Yukarıda andığım isimlerin dışında günümüzde tiyatroda dekor denildiğinde hemen akla gelenle arasında tabi ki yıllardır dekor tasarımına emek veren Duygu Sağıroğlu’nu, Ethem Özbora’yı, Feyza Zeybek, Nurullah Tuncer, Orhan Alpaslan, Ali Cem Köroğlu’nu ve ... Metin Deniz’i anmak gerek.
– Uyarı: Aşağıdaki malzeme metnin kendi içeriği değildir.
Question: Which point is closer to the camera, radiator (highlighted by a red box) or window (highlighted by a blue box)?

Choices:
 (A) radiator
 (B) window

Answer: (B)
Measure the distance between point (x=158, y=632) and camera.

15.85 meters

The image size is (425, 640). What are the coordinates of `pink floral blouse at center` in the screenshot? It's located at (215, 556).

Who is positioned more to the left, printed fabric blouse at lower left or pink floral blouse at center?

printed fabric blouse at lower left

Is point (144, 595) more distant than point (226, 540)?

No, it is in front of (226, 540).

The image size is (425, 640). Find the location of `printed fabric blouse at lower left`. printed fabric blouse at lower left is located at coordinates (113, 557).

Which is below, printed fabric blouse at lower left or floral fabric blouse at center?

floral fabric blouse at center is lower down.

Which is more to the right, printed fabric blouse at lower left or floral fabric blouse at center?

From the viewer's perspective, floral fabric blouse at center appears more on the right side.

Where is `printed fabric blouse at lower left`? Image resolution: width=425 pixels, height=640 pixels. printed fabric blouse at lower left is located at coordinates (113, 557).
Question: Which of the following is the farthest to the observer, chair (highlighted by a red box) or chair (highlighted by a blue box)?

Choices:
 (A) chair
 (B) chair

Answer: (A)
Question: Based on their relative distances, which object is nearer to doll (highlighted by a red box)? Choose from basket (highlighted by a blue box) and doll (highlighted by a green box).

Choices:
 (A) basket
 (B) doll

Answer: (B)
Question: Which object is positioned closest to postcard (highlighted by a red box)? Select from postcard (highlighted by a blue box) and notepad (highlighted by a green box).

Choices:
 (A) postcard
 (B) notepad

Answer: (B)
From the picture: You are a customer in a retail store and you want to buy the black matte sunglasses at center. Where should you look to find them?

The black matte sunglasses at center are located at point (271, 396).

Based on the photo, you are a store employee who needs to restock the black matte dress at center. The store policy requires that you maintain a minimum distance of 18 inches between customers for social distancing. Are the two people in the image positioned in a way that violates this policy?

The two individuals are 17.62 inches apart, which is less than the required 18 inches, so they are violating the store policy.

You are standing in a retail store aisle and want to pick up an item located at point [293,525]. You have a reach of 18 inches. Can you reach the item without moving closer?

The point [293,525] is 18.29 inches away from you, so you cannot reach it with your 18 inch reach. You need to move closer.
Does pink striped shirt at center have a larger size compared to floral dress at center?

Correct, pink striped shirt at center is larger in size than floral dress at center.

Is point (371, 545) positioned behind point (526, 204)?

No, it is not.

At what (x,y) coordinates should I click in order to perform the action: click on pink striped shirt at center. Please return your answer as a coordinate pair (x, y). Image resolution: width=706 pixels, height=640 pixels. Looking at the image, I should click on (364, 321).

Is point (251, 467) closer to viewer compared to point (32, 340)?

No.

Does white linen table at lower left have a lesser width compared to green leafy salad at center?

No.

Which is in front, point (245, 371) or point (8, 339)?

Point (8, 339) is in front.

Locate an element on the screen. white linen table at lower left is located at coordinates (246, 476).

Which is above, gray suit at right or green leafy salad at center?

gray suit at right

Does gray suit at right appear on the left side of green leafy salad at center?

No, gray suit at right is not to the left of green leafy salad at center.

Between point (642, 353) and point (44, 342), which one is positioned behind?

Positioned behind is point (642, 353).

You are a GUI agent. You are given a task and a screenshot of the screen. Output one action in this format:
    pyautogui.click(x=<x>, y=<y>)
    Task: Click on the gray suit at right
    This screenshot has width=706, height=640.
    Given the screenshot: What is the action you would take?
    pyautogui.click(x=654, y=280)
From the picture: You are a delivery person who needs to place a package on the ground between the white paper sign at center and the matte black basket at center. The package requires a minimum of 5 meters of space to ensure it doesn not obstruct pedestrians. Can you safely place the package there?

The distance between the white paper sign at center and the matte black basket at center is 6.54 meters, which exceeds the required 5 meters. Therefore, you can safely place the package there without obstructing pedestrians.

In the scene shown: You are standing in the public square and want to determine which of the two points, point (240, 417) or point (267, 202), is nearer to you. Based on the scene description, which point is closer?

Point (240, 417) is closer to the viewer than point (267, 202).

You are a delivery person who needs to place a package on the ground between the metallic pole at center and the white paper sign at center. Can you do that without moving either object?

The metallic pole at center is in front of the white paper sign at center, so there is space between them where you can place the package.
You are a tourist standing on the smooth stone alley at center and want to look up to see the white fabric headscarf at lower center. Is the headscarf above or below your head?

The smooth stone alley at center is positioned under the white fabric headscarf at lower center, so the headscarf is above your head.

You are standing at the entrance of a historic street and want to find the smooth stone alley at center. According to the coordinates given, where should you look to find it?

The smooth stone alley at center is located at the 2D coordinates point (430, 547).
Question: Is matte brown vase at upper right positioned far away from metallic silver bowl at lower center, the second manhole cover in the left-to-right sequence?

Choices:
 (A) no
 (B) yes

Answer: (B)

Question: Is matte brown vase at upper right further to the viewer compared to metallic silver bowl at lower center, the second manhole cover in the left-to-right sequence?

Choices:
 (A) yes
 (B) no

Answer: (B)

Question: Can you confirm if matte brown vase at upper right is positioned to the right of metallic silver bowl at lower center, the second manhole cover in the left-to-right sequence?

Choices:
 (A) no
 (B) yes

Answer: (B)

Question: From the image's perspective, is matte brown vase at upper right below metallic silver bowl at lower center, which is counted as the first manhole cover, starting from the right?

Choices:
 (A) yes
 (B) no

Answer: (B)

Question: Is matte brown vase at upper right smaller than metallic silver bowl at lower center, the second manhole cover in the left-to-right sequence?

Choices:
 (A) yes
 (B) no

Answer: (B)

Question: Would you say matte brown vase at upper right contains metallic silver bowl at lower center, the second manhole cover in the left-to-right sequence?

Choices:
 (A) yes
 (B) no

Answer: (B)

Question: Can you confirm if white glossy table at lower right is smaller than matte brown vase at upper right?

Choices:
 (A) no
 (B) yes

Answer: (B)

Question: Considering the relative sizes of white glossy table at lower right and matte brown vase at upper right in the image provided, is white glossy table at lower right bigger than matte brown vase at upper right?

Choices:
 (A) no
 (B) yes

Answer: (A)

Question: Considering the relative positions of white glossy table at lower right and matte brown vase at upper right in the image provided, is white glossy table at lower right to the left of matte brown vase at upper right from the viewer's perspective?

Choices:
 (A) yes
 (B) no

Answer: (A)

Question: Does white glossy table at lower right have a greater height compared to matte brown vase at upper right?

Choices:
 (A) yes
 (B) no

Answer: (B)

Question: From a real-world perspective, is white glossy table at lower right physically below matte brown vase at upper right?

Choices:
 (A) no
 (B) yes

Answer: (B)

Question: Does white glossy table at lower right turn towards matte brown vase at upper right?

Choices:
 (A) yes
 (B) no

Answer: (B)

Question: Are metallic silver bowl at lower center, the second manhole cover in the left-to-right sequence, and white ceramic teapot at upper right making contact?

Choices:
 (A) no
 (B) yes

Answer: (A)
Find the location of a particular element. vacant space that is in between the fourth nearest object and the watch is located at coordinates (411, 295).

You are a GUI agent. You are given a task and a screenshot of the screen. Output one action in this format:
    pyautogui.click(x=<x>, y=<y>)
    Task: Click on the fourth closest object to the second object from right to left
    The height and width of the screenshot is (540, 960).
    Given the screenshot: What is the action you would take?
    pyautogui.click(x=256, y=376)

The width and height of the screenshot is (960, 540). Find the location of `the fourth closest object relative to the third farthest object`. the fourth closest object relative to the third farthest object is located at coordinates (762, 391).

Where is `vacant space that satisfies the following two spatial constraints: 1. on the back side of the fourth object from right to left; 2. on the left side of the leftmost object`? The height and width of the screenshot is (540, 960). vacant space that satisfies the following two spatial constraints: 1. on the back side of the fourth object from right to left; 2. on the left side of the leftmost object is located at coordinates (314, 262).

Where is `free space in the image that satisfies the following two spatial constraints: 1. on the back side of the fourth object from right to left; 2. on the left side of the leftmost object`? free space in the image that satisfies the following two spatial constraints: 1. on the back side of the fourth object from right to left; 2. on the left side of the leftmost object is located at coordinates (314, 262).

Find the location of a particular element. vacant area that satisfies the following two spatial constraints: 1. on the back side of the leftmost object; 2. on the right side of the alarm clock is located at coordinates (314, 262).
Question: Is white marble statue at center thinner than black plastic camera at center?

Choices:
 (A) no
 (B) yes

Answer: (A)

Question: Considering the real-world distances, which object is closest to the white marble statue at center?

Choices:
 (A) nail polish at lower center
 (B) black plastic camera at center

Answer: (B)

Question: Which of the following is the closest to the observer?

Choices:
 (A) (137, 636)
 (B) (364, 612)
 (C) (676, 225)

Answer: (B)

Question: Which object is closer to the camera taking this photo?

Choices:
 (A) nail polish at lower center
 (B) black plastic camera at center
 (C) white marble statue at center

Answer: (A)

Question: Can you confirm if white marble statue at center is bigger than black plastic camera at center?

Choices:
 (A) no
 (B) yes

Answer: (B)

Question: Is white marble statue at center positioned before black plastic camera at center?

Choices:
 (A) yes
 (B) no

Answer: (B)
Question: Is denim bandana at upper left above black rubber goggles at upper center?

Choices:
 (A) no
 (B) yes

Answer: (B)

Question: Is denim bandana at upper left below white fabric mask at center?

Nihal G. Koldaş’ın yazdığı “Metin Deniz, Tiyatroda Mekan ve İnsan” kitabının, 110’dan fazla oyunun dekor ya da kostümünde imzası olan “kahramanı” Metin Deniz... Güzel Sanatlar Akademisi resim bölümü mezunu olan Deniz, öğrenciliği sırasında tiyatro ve sahne tasarımına yönelmiş, halen de bu alanda çalışıyor. Geçtiğimiz sezon yaptığı pek çok tasarım arasında “Özel Bir Gün”, “Murtaza” ve Tiyatro Festivali’nde sahnelenen “Mach 1, Palyoço Ruşen ve Kadın” sayılabilir. Kent Oyuncular’ndan Dostlar Tiyatrosu’na, Ulvi Uraz’dan Ankara Sanat Tiyatrosu’na, İstanbul Şehir Tiyatroları’ndan Théâtre Populaire Romand’a kadar yurtiçi ve yurtdışında çeşitli topluluklarla çalışan Deniz, çalışmalarını Atölye M.D. bünyesinde devam ettiriyor. Sahne tasarımı çalışmalarına Duygu Sağıroğlu’yla başlayan Metin Deniz’den yola çıkarak yazılan kitap, Türk tiyatrosunun son 40 yılına tanıklık etmesi açısından da önem taşıyor. Sözü, Nihal Koldaş’ın hazırladığı kitabın sayfalarından seslenen Metin Deniz’e bırakarak sahneden çekiliyorum...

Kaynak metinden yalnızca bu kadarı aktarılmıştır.